# FALKEN Ziex ZE-912 ... anyone running these?



## CQ DX (Jan 2, 2005)

Anyone running these UHP all-season tires? How do you like them? They are all-season tires with a tread that looks like a summer tire.


----------



## eurobred (Jun 10, 2005)

*Re: FALKEN Ziex ZE-912 ... anyone running these? (CQ DX)*

they are good tires, just not mainly used for stretch anymore since their sidewall is "beefier"


----------



## mk2eurogirl (Apr 26, 2006)

*Re: FALKEN Ziex ZE-912 ... anyone running these? (eurobred)*

i just bought them. they are actually too small and so i will be returning them. ill take a picture before i do though. 
i spoke with the guy at falken and they arent beefier.. they are exactly the same size as the 512s (which these replaced). they are the upgrades and perform better then the 512s , its just the tread pattern is different.. and they will stretch the same.


----------



## eurobred (Jun 10, 2005)

*Re: FALKEN Ziex ZE-912 ... anyone running these? (mk2eurogirl)*

sorry to burst your bubble but they do not stretch the same over wide wheels as the 512s did.
There has been complaints that they dont, and my buddy has them and doesnt like them.
here is the decription right from the website on the new Falken 912s
right off http://www.edgeracing.com

_Quote »_*Quick Facts:*
The Falken Ze912 is the replacement of the ultra-successful Falken Ze512. It improves on the old tire in the following areas:
Better Handling (wet and dry)
Higher mileage warranty (now 40,000 miles)
Better and more uniform wear
Fantastic Value
Quieter ride
Asymmetric tread design (which means you can rotate the tires front-to-back and side-to-side as you wish)
Wear indicators
4 wider circumferential grooves for better hydroplaning resistance
*Squarer shoulder (improved “beefier” looks)*


sorry.


----------



## mk2eurogirl (Apr 26, 2006)

*Re: FALKEN Ziex ZE-912 ... anyone running these? (eurobred)*

this isnt some competition. no need to say sorry. we are all learning.
i spoke with the guy at falken yesterday (read my post dude)- that is what he told me.
THANKS!


----------



## imaphaetonguy (Jul 17, 2005)

*Re: FALKEN Ziex ZE-912 ... anyone running these? (mk2eurogirl)*

I have run the Falken ZE-912 on two vehicles.

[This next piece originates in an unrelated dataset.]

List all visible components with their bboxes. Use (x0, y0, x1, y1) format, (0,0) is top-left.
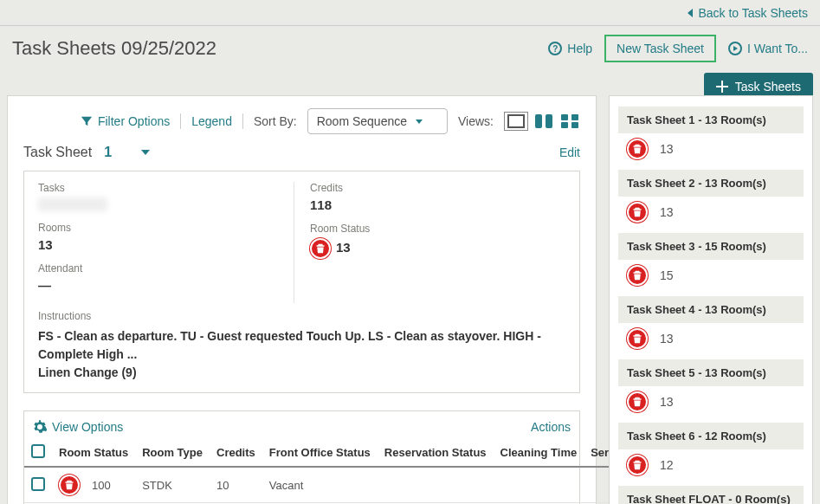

I think they are great tires for the $.
I found the ZE-512 to be really noisy. This replacement addressed that issue. http://****************.com/smile/emthup.gif


----------



## .je (Feb 8, 2003)

*Re: FALKEN Ziex ZE-912 ... anyone running these? (CQ DX)*

My Toyo Proxes 4 seem to be giving me 40,000 miles or so. Not driven too hard at least not often. Lots of highway miles (5000 over a couple of weeks at a time).
Do the 912 wear as well as the Toyo? Toyo didn't seem to last very long, and they impact fuel econ quite a lot.


----------



## CQ DX (Jan 2, 2005)

*Re: FALKEN Ziex ZE-912 ... anyone running these? (CQ DX)*

Thanks for the replies gents. The other day, I did go with the ZE-912's, and based on the 130 miles or so I put on them, I like them a lot! They are a lot quieter and 'grippy' compared to my OEM Michelin MXM4 tires, especially in the rain. I didn't 'push it' though, given they are new and presumably need to be 'broken in'. The tread pattern looks nice too, for an UHP all-season tire. These are my first Falkens, and so far, so good! They remind me of a great tire I had on my 1984 GTI years ago... the German made 'Fulda'.


----------